Die Gründung des Jungfrauenklosters Hillersleben nördlich der Ohre (jetzt im Kreise Neuhaldensleben) fällt in die Zeit zwischen 958 und 963. Das Kloster, das um das Jahr 1000 in ein Männerkloster umgewandelt wurde, war von nicht geringem Einfluß auf die Christianisierung der Altmark.

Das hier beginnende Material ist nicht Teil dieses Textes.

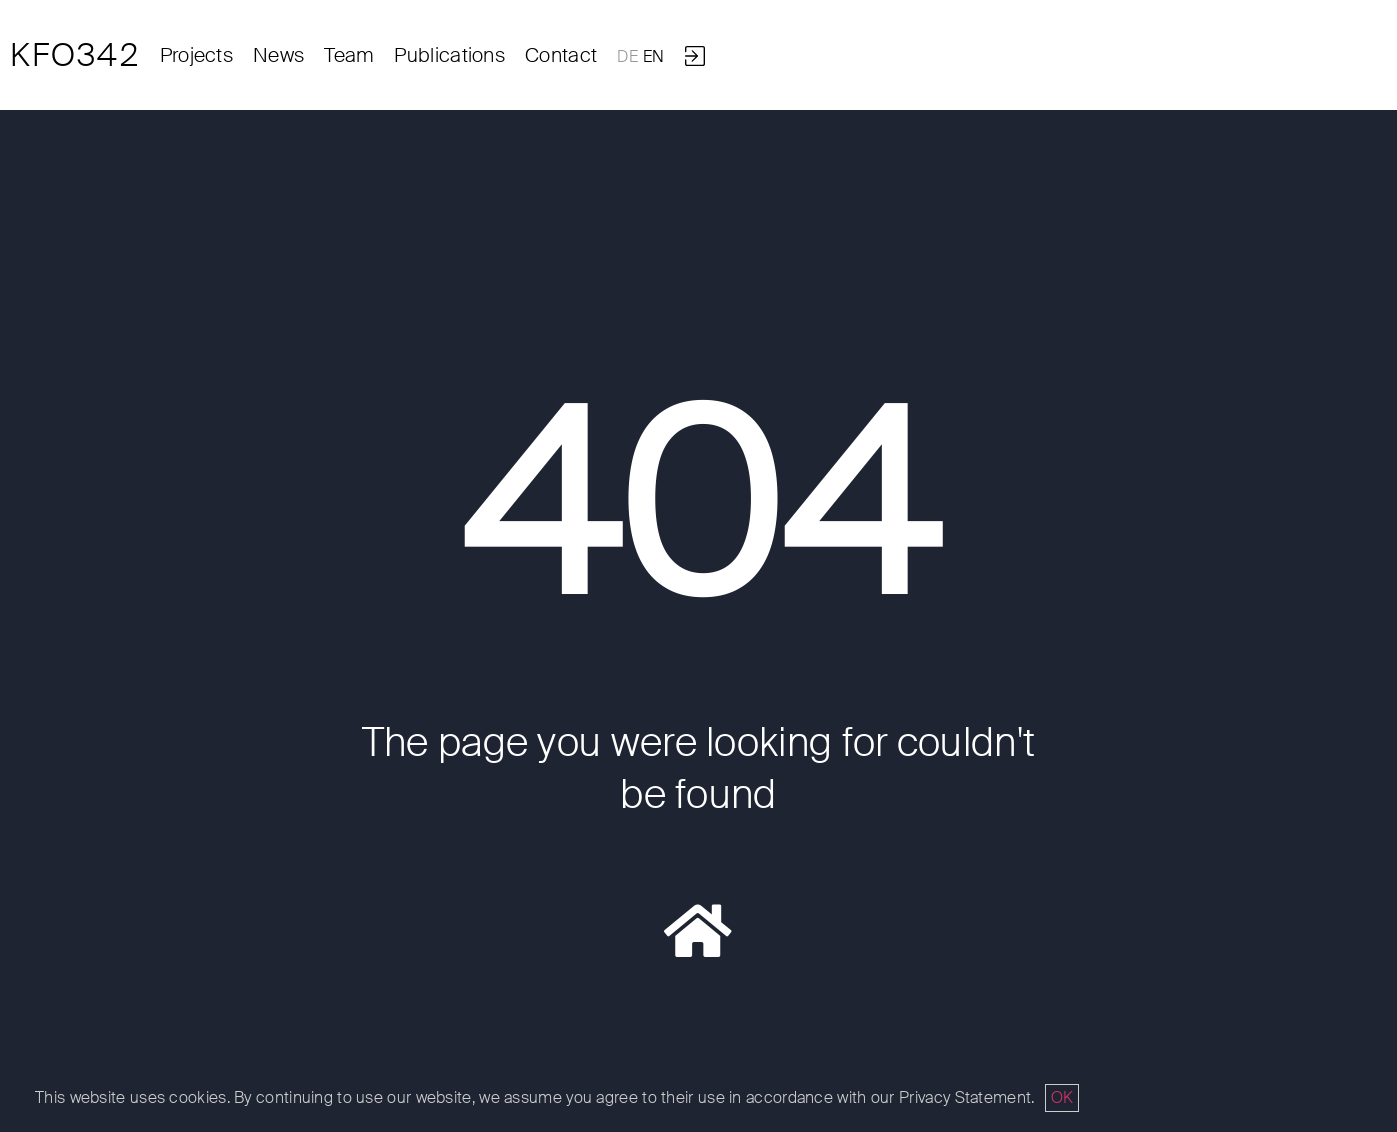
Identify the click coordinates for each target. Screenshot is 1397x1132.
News (278, 55)
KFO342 (75, 55)
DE (627, 56)
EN (654, 56)
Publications (449, 55)
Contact (561, 55)
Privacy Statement (965, 1097)
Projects (196, 55)
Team (349, 55)
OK (1062, 1097)
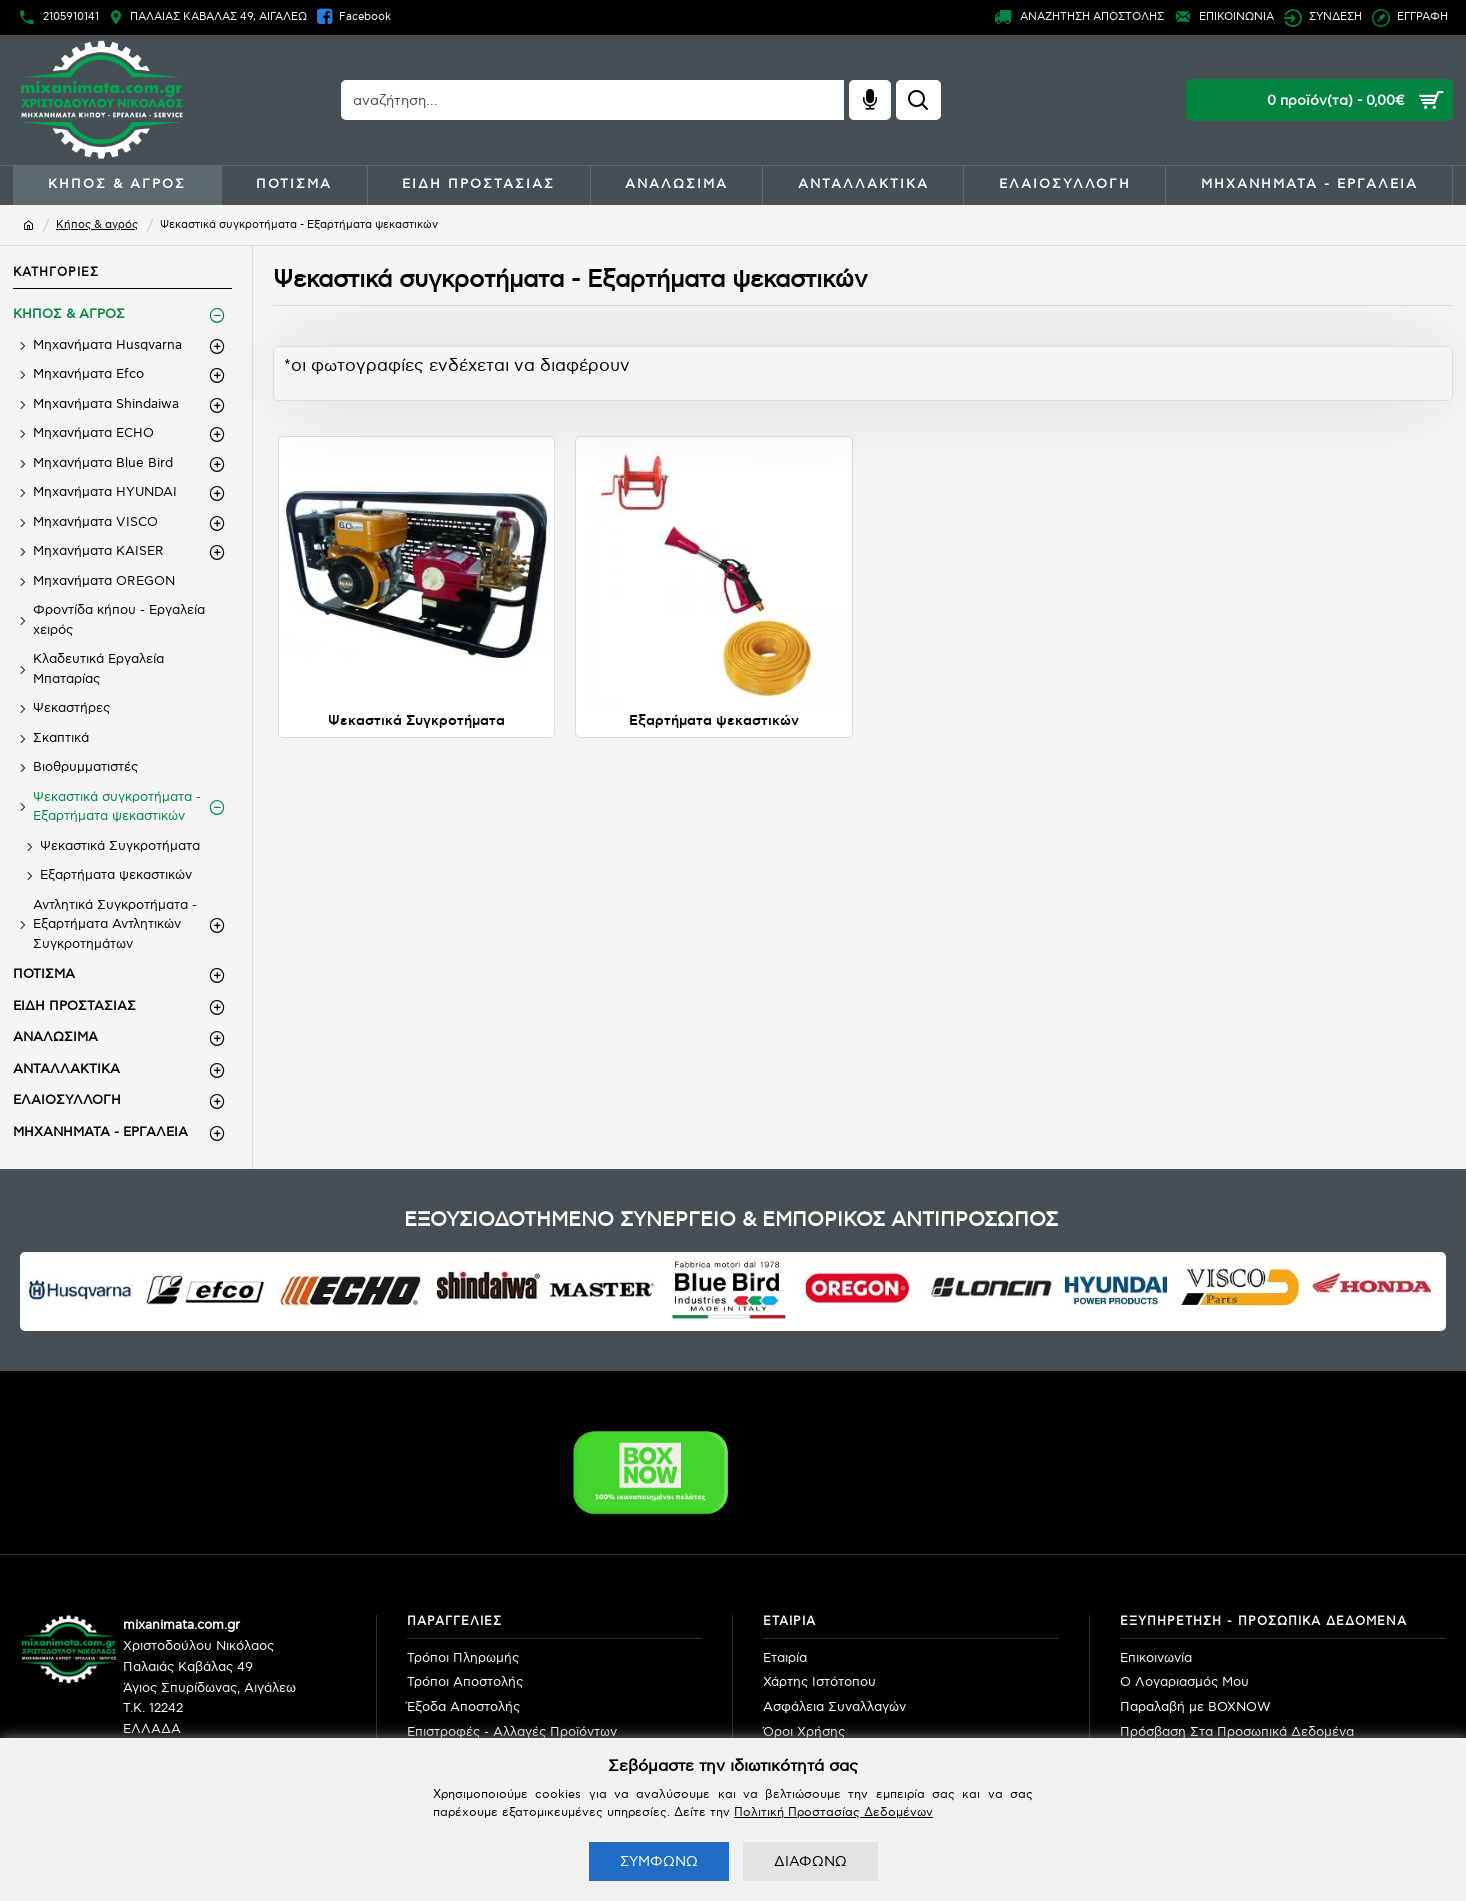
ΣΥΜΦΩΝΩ (659, 1861)
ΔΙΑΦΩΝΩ (810, 1861)
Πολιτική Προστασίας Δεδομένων (833, 1812)
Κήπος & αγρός (97, 224)
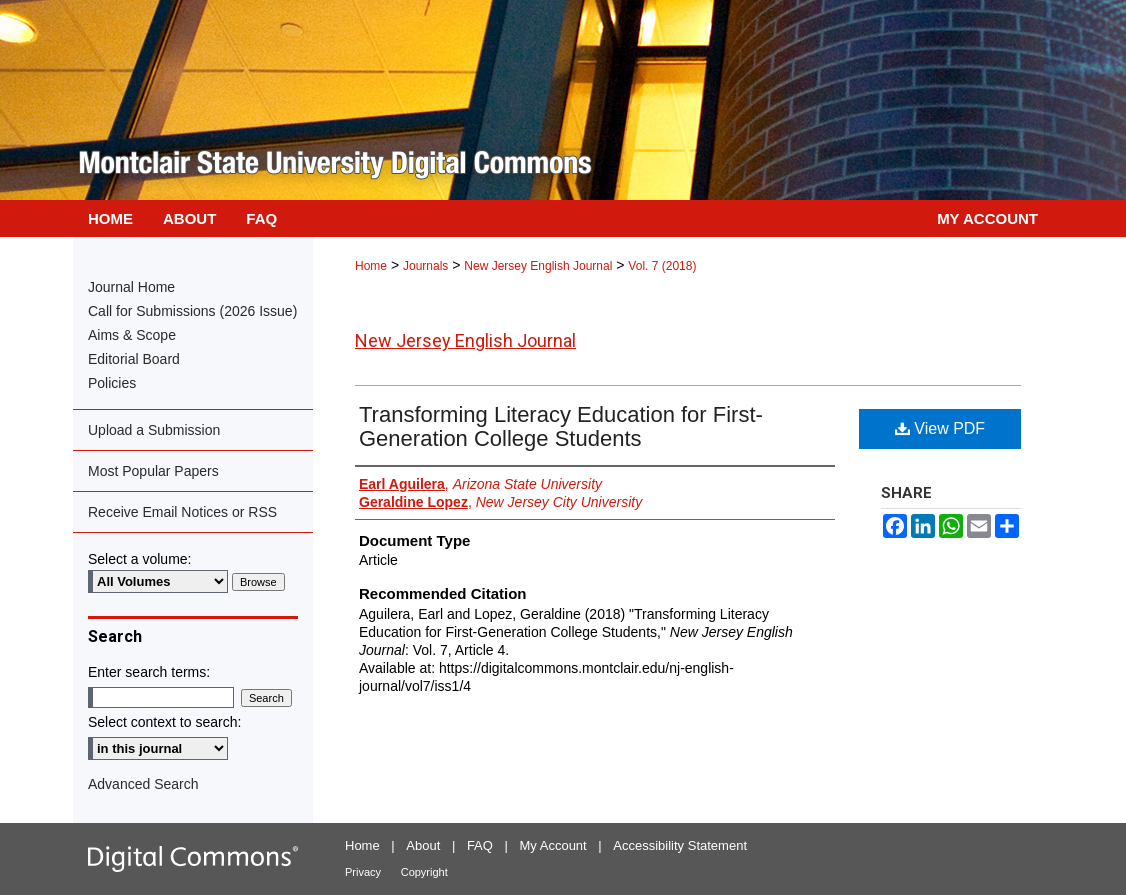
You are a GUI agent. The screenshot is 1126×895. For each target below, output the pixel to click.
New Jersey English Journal (538, 266)
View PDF (940, 428)
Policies (112, 383)
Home (371, 266)
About (423, 845)
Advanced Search (143, 784)
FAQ (480, 845)
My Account (553, 845)
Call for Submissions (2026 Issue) (192, 311)
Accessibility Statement (680, 845)
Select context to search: (164, 722)
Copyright (424, 872)
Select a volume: (140, 559)
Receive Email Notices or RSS (182, 512)
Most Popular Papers (153, 471)
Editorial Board (134, 359)
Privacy (363, 872)
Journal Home (131, 287)
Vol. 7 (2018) (662, 266)
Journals (425, 266)
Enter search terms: (149, 672)
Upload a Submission (154, 430)
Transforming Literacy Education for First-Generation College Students (561, 426)
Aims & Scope (132, 335)
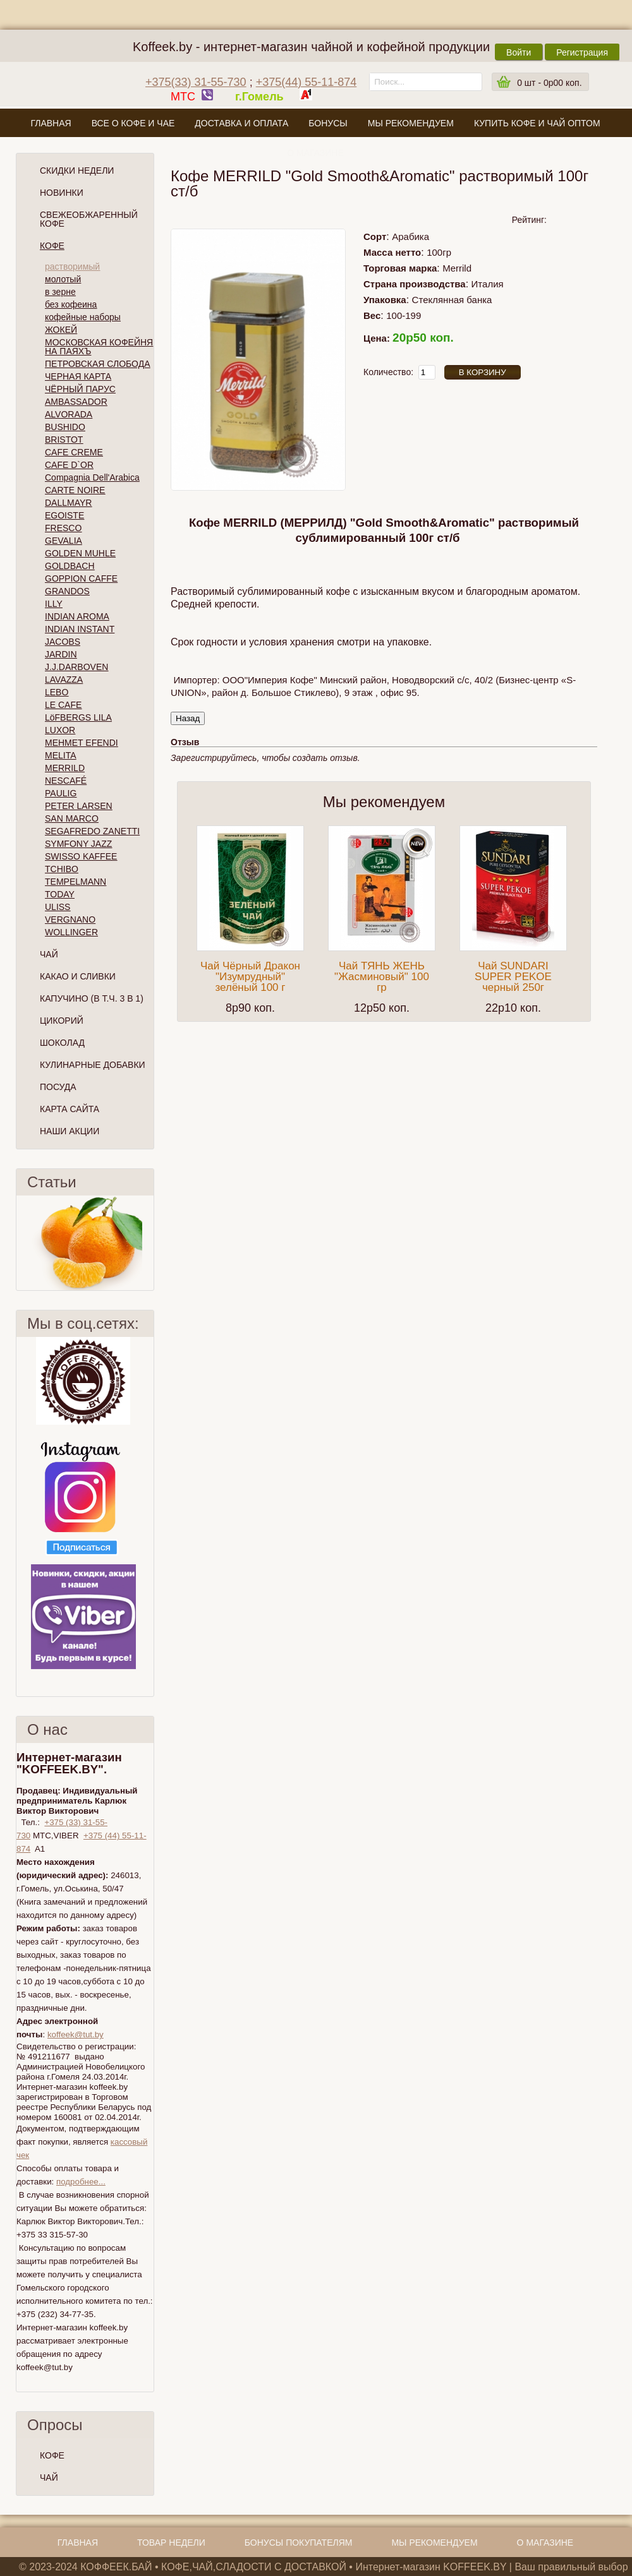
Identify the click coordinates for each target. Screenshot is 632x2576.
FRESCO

Ob die Erwerbungen der berühmten Benediktiner-Abtei Corvey in der Altmark in das 10. Jahrh. zurückweichen, wie Nottrot a. a. O. 451 meint, ist wohl anzunehmen; wir kennen das Verzeichnis aller dem Kloster gehörigen Besitzungen freilich erst aus der folgenden Zeit. In den Jahren 1053 bis 1071 gab der Abt Sarraco ein solches Verzeichnis heraus. Danach besaß das Kloster u. a. einige Grundstücke und Untertanen zu Gardelegen, zu Meßdorf, zu Väthen, Schwarzlosen und zu Cobbel. Wir können uns denken, daß die Corveyer Mönche, die ja eifrige Missionare waren, ihre geistliche Fürsorge den Bewohnern ihrer Dörfer zugewandt haben.

Noch ähnliche Überweisungen von altmärkischen Dörfern an kirchliche Institute aus der Zeit Ottos I. sind zu nennen:

Am 21. August 959 überwies der König das Dorf Buthukesdorp (Bösdorf, Kreis Gardelegen) mit Höfen, Gebäuden, Ländereien, „salericiis\" und allem Zubehör dem Magdeburger Moritzstift und fügte dieser Schenkung noch das Dörfchen Gramaningorod mit allem Zubehör daselbst hinzu. Demselben Stift schenkte er am 29. Juli 961 Etingen und Flechtingen oder, wie es damals hieß, Adinga und Flagtungun.

Nach Hahn, Heimatkunde der Altmark, S. 163, hatte seit 965 in Weferlingen das Kloster Gandersheim den Zehnten.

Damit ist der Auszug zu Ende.